By Carla Mozee, MarketWatch
LONDON (MarketWatch) -- EasyJet PLC shares cruised higher Friday
following a raised profit forecast by the air carrier, helping the
benchmark FTSE 100 come off a 10-month low.
EasyJet shares rose 6.4%, as the budget airline said a pilot
strike at rival carrier Air France should help boost its pretax
profit for the year to Sept. 30 by 5 million pounds ($8.07
million).
Earnings should now come in at GBP575 million to GBP580 million,
the company said.
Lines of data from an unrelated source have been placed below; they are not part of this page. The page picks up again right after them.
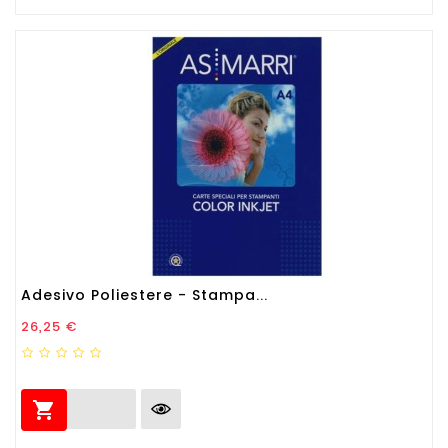
Adesivo Poliestere - Stampa...
Prezzo
26,25 €
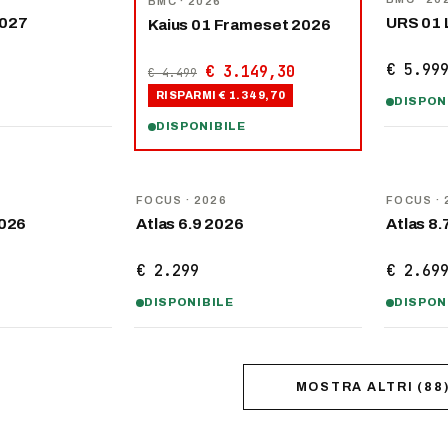
BMC
· 2026
2027
URS 01 
Kaius 01 Frameset 2026
€ 5.99
€ 3.149,30
€ 4.499
RISPARMI
€ 1.349,70
DISPON
DISPONIBILE
NOVITÀ
NOVITÀ
FOCUS
· 2026
FOCUS
· 
2026
Atlas 6.9 2026
Atlas 8.
€ 2.299
€ 2.69
DISPONIBILE
DISPON
MOSTRA ALTRI
(
88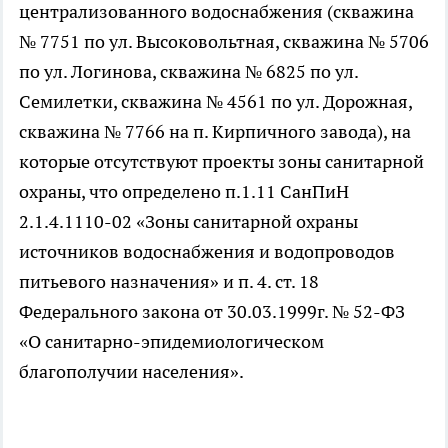
централизованного водоснабжения (скважина
№ 7751 по ул. Высоковольтная, скважина № 5706
по ул. Логинова, скважина № 6825 по ул.
Семилетки, скважина № 4561 по ул. Дорожная,
скважина № 7766 на п. Кирпичного завода), на
которые отсутствуют проекты зоны санитарной
охраны, что определено п.1.11 СанПиН
2.1.4.1110-02 «Зоны санитарной охраны
источников водоснабжения и водопроводов
питьевого назначения» и п. 4. ст. 18
Федерального закона от 30.03.1999г. № 52-ФЗ
«О санитарно-эпидемиологическом
благополучии населения».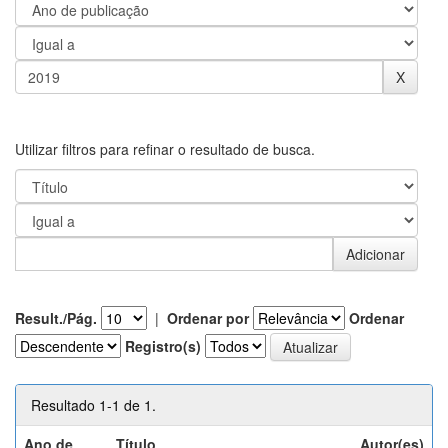
Utilizar filtros para refinar o resultado de busca.
Result./Pág.
|
Ordenar por
Ordenar
Registro(s)
Resultado 1-1 de 1.
Ano de
Título
Autor(es)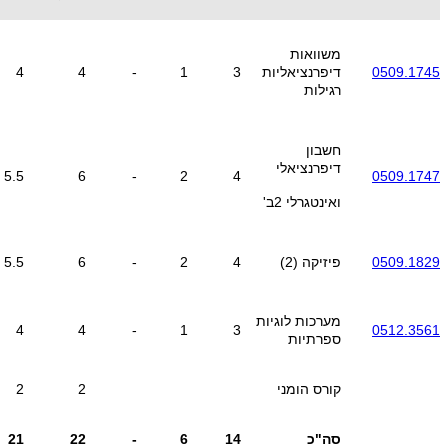
משוואות
0509.1745
דיפרנציאליות
3
1
-
4
4
רגילות
חשבון
דיפרנציאלי
5.5
6
-
2
4
0509.1747
ואינטגרלי 2ב'
0509.1829
פיזיקה (2)
4
2
-
6
5.5
מערכות לוגיות
4
4
-
1
3
0512.3561
ספרתיות
קורס הומני
2
2
סה"כ
14
6
-
22
21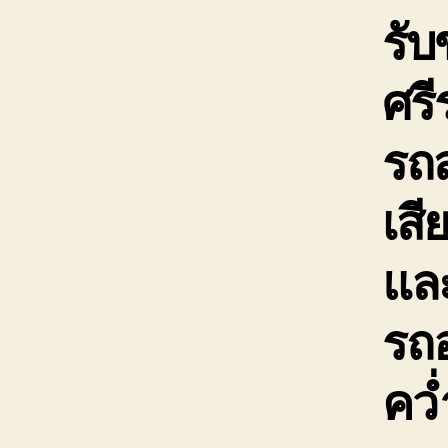
รับ
ศร
รถ
เสี
และ
รถอ
คว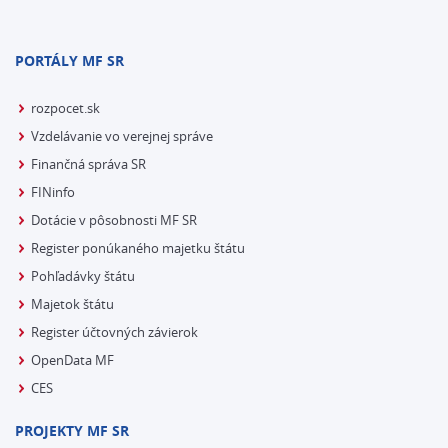
PORTÁLY MF SR
rozpocet.sk
Vzdelávanie vo verejnej správe
Finančná správa SR
FINinfo
Dotácie v pôsobnosti MF SR
Register ponúkaného majetku štátu
Pohľadávky štátu
Majetok štátu
Register účtovných závierok
OpenData MF
CES
PROJEKTY MF SR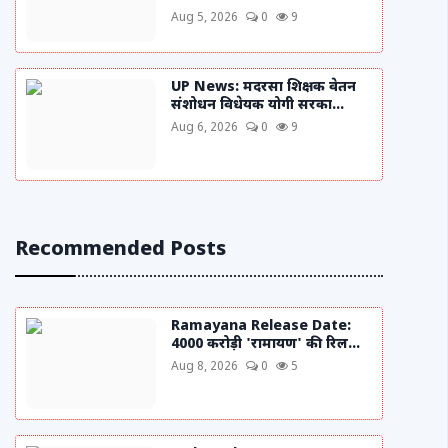
Aug 5, 2026
0
9
UP News: मदरसा शिक्षक वेतन
संशोधन विधेयक योगी सरका...
Aug 6, 2026
0
9
Recommended Posts
Ramayana Release Date:
4000 करोड़ी 'रामायण' की रिल...
Aug 8, 2026
0
5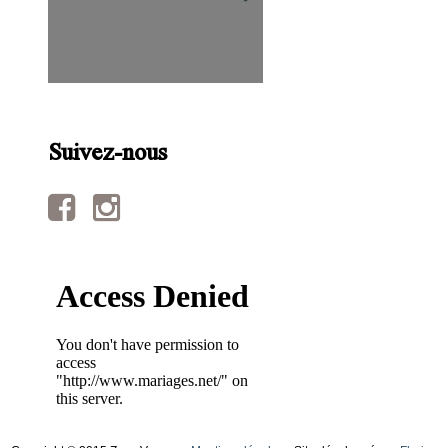
Suivez-nous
EasyJet had previously expected earnings of
GBP545 million to GBP570 million.
The FTSE 100 was up 0.8% at 6,496.86. The index on Thursday slid
1.7% to its lowest closing level since December 2013. Other
European markets also sold off as investors expressed
dissatisfaction at the European Central Bank's efforts to stave off
low inflation and stagnating growth in the eurozone.
But the FTSE 100 was on track for a weekly decline of 2.3%,
which would mark a second weekly loss in a row.
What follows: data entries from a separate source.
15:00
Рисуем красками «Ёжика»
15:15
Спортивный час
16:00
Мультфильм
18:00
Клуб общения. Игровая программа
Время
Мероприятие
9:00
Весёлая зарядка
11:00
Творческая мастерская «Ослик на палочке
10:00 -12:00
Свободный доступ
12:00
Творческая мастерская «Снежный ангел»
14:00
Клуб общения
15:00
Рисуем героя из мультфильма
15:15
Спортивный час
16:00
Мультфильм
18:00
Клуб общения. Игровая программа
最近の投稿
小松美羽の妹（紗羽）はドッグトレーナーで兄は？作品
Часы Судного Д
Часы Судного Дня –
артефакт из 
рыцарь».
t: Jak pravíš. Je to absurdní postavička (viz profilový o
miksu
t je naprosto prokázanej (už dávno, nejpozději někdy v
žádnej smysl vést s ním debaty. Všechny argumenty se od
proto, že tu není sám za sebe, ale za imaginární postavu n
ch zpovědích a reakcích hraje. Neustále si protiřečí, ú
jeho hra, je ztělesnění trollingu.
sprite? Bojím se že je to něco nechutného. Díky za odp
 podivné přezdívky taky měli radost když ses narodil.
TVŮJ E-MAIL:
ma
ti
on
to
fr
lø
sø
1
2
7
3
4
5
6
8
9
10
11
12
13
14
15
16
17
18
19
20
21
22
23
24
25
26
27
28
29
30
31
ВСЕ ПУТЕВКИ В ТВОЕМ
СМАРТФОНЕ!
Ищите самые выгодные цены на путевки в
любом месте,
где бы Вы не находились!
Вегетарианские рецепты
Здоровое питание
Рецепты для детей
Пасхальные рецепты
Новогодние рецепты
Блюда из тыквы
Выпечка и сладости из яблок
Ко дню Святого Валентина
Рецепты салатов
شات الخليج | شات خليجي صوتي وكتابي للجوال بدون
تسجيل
Tesco PLC shares sat at the bottom of the British benchmark
Friday as they fell 2.7%. Earlier this week, the U.K. Financial
Conduct Authority began investigating the supermarket chain's
recent overstatement of its first-year profit forecast by 250
million pounds ($405 million).
"I made a mistake on that," Berkshire Hathaway chief Warren
Buffett said Thursday on CNBC about his company's investment in
Tesco. "That was a huge mistake I made."
Meanwhile, the pound (GBPUSD) remained under pressure after Bank
of England Deputy Governor Ben Broadbent said the U.K. is "not
ready yet" for an increase in interest rates. The pound bought
$1.6072, compared with around $1.6187 late Thursday.
Broadbent made the comment in an interview with ITV, broadcast
on Thursday. Businesses and households should, however, prepare for
higher rates, he said.
The BOE is poised to begin raising interest rates during the
first quarter of 2015, economists at Goldman Sachs said on Friday.
That time frame would mean the BOE would start hiking rates earlier
than the U.S. Federal Reserve, which is seen as likely to begin its
rate increase in the third quarter of 2015.